Work task.
Nothing in the entries may be altered; copy them in full.

[Source data]
'''
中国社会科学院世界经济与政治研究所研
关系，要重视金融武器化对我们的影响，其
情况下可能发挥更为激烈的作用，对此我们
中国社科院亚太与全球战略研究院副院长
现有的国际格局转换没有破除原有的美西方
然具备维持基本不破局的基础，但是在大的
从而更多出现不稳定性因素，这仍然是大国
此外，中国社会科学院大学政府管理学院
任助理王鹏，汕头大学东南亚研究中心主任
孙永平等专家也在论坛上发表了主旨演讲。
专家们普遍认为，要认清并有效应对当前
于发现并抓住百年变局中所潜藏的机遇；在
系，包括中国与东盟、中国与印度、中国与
'''
Task answer.
中国社会科学院世界经济与政治研究所研
关系，要重视金融武器化对我们的影响，其
情况下可能发挥更为激烈的作用，对此我们
中国社科院亚太与全球战略研究院副院长
现有的国际格局转换没有破除原有的美西方
然具备维持基本不破局的基础，但是在大的
从而更多出现不稳定性因素，这仍然是大国
此外，中国社会科学院大学政府管理学院
任助理王鹏，汕头大学东南亚研究中心主任
孙永平等专家也在论坛上发表了主旨演讲。
专家们普遍认为，要认清并有效应对当前
于发现并抓住百年变局中所潜藏的机遇；在
系，包括中国与东盟、中国与印度、中国与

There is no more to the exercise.